52. Held also, that in an action on this statute, it was necessary to prove perception of tithes in kind, within 40 years before action brought, analogous to the reasoning of the legislature at the time of making the act, which mentions, that to entitle the plaintiff to the action, the tithe must have been paid within 40 years before the making of that act.-9 G. 3. B. R. Kinaston v. Clarke. ii. 234 53. In an action of debt, on the statute, for not setting out tithes, the evidence preponderated on the part of the plaintiff, but the jury returned a verdict for the defendant. On an application for a new trial, it was objected, that this being a penal action, the verdict ought not to be disturbed, merely as being contrary to evidence, unless prevarication appeared, or it was shewn that the jury had been tampered with. But the court overruled the objection, and granted a new trial.

54. An action on the statute, for not setting out tithes, is almost the only action by which the right can be tried by the common law, and is the most beneficial way for the defendant to try his title.

55. The jury never give the damages in such an action, for they are not directed so to do. 13 G. 3. B. R. Holloway Hewitt. ii. 283 56. In an action of debt for the penalty of the statute 2 & 3 E. 6. c. 13. for not setting out tithes, with a count in the declaration for the single value; after a demurrer to the declaration, the parties submit to arbitration, and the arbitrator awards the single value to be less than 20 nobles (67. 13s. 4d.) The plaintiff is not intitled to costs on the counts for the penalty, under the stat. 8 & 9 W. 3. c. 11. s. 3. the value not having been found by a jury; but the Court will allow him to have the costs taxed, on the count for the single value.-29 G. 3. B. R. Barnard v. Moss. ii. 357

57. In debt on 2 & 3 Edw. 6. c. 13. for not setting out tithes, where the declaration stated that they were, within forty years next before the statute, of right yielded and payable and yielded and paid, evidence that the land had

always been remembered to be in pasture, and had never within living memory paid any tithe, is not sufficient to defeat the action.

58: BULLER, J. said, if indeed it had appeared that this land had been ploughed before, and yet no tithe had been exacted for it, that might have afforded some ground for such a presumption.-33 G. 3. B. R. Mitchell v.
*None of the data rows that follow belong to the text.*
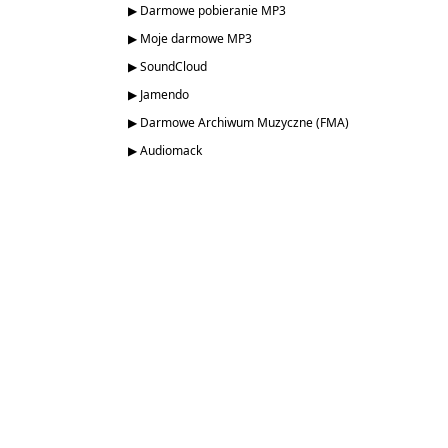
▶ Darmowe pobieranie MP3
▶ Moje darmowe MP3
▶ SoundCloud
▶ Jamendo
▶ Darmowe Archiwum Muzyczne (FMA)
▶ Audiomack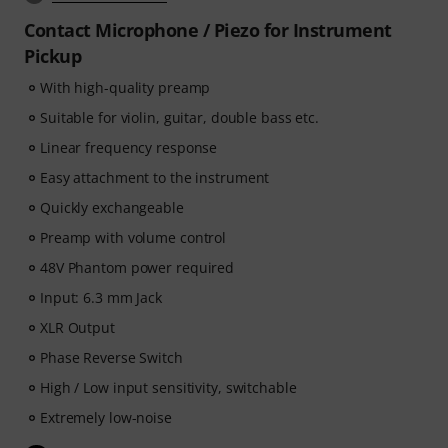
Contact Microphone / Piezo for Instrument
Pickup
With high-quality preamp
Suitable for violin, guitar, double bass etc.
Linear frequency response
Easy attachment to the instrument
Quickly exchangeable
Preamp with volume control
48V Phantom power required
Input: 6.3 mm Jack
XLR Output
Phase Reverse Switch
High / Low input sensitivity, switchable
Extremely low-noise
Walker. ii. 372

59. If A. execute a lease of tithes to B. on a day subsequent to their severance, but previous to their being carried away by the landholder, B. cannot maintain an action on 2 & 3 E. 6. c. 13. as the right to the tithes vested in A. immediately on severance.

60. Evidence that the parishioners have treated with the proprietor for a composition, is not alone sufficient to establish his possession of the tithes in an action on the statute.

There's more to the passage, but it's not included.